AUBURN GRESHAM — Walter Gresham Elementary School parents could find out Tuesday if the Chicago School Board plans to reconsider its decision to make the South Side school a "turnaround" this fall.
On Monday Anthony Jackson — a member of the Gresham Parents, Students and Community United for Change group — and other parents against a planned "turnaround" this fall at Gresham, 8524 S. Green St., continued their push to halt the process at the school's eighth-grade graduation ceremony. It followed a meeting last week between the parents and top CPS officials.
Jackson said said he spoke to Abigail Joseph, an assistant to Chicago School Board President David Vitale, who told him a letter was being sent to him to explain in detail the school board's intent regarding the turnaround.
"She did not go into detail but did say Mr. Vitale received a recommendation of some kind from Barbara Byrd-Bennett about Gresham," Jackson told DNAinfo Chicago. "I am hoping the board decides to reverse its decision about disrupting our children's lives."
Neither Vitale nor Byrd-Bennett were available for comment.
Joel Hood, a spokesman for CPS, on Monday said he was aware of no alteration to the plan to overhaul the school.

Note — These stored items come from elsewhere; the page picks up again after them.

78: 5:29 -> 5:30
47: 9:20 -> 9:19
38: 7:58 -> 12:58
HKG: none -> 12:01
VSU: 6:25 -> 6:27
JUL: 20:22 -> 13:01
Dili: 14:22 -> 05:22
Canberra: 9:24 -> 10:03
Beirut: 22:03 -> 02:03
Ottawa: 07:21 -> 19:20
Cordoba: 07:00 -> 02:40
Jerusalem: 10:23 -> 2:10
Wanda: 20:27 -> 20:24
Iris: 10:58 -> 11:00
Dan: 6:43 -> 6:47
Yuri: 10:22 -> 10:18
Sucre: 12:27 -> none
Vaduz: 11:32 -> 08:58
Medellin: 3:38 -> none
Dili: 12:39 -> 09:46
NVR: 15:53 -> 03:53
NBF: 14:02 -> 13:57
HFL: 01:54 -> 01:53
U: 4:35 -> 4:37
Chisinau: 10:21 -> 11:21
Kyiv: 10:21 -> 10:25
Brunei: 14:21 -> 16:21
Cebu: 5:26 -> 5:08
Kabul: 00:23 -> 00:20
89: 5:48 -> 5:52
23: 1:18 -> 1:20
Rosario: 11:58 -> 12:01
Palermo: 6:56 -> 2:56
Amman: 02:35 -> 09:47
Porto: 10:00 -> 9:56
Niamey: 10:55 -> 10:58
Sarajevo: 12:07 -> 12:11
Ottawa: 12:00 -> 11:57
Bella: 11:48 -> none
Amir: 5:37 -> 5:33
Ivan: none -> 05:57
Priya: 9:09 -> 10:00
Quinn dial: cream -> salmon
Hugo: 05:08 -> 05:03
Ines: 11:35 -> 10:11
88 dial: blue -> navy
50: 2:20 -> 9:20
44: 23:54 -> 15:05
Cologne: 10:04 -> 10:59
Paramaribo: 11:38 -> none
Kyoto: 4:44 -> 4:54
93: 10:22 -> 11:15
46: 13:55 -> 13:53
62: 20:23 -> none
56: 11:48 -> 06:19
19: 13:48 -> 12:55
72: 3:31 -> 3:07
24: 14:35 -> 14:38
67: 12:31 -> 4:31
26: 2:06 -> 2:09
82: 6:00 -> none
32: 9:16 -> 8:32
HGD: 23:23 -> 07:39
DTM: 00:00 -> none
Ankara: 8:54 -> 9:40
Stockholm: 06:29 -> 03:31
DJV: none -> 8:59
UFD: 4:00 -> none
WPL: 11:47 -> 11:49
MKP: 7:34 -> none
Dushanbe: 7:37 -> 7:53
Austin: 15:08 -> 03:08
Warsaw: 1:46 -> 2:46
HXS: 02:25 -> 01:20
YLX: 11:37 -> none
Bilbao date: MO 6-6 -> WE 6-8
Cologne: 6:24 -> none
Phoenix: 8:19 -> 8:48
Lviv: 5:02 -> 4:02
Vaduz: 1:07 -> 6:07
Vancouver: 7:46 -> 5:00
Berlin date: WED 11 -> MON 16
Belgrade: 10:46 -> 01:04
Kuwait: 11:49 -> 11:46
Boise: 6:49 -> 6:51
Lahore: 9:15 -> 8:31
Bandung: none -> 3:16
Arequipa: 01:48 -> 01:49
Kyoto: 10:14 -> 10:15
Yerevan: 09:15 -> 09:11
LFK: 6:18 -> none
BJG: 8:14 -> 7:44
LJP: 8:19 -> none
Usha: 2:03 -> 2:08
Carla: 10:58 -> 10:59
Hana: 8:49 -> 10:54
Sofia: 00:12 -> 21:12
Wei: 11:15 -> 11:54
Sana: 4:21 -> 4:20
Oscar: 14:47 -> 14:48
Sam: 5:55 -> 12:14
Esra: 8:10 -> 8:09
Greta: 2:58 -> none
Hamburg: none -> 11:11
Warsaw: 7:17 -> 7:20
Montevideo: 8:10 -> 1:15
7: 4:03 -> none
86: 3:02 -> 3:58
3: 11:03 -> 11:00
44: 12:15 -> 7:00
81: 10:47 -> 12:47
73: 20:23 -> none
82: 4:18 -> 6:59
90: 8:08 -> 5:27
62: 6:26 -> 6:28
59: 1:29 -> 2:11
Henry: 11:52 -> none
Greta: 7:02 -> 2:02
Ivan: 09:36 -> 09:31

"The turnaround is still going on. Nothing has changed about that," Hood told DNAinfo Chicago. "Dr. Byrd-Bennett met with parents last week and she said it was a productive meeting."
When a turnaround occurs, all employees, including the principal, must reapply for their jobs, and the Academy of Urban School Leadership handles management of the school.
Hood added that if anything has changed since Byrd-Bennett met with Gresham parents, "I am not aware of it."
Baux declined comment.
The meeting last Tuesday at Gresham between parents, Gresham Principal Diedrus Brown, Byrd-Bennett and Vitale came at the request of Mayor Rahm Emanuel.
In a statement to the parents group, Emanuel said he instructed "top leadership at Chicago Public Schools to meet with you as soon as possible."
However, Brown said while she is sure Byrd-Bennett heard the concerns of the parents, "I am not sure if she was listening. You know there is a difference between listening and hearing."
And as far as Vitale, Brown said he seldom gave parents any eye contact during the June 3 meeting.
"He did not have anything to say but then again he has not been a man of many words since this whole turnaround process began," Brown said
Jonathan Jackson, a spokesman for the nonprofit Rainbow PUSH Coalition and a business professor at Chicago State University, was the commencement speaker for school's graduation. He said PUSH supports a possible lawsuit against CPS stemming from Gresham becoming a turnaround that the National Association for the Advancement of Colored People recently announced.
Anthony, a former employee of the Chicago Urban League, sent a letter dated June 5 to Andrea Zopp, president and CEO of the urban league, asking her to meet with the parents' group. Zopp voted for the turnaround as a Chicago School Board member.
Zopp said while she did receive the letter she was unable to meet with the parents' group the next day as they requested.
"[While] I am happy to meet with them I am getting ready to take a group of students to China and won't be able to meet with them over the next two weeks," she said. "The board voted April 23 to turn around Gresham and I had not heard from the group until now."
She added that she voted for the turnaround plan based on the information Byrd-Bennett presented to the school board.
But Brown said it's time for Zopp to make an independent decision about the school without influences from CPS.
"Andrea Zopp should step up to the plate and stand for what the urban league is all about and that's fairness and equality for all," Brown said.
With two years left on her contract and the school year ending Friday for students, Brown said she has not decided what she would do next if the turnaround plan goes forward.
"God orders my steps, not me," she said.
But one person who does know what she will be doing this fall is Demaria Dickerson, 13, who graduated Monday from Gresham.
"I will be going to Morgan Park High School. My two sisters graduated from Gresham and they are both in college doing well and I plan to follow in their footsteps," said Dickerson, whose father William Dickerson is the Local School Council president at Gresham. "I have been at Gresham since pre-kindergarten and I learned a lot from my teachers. It would be a shame to see them all gone next year."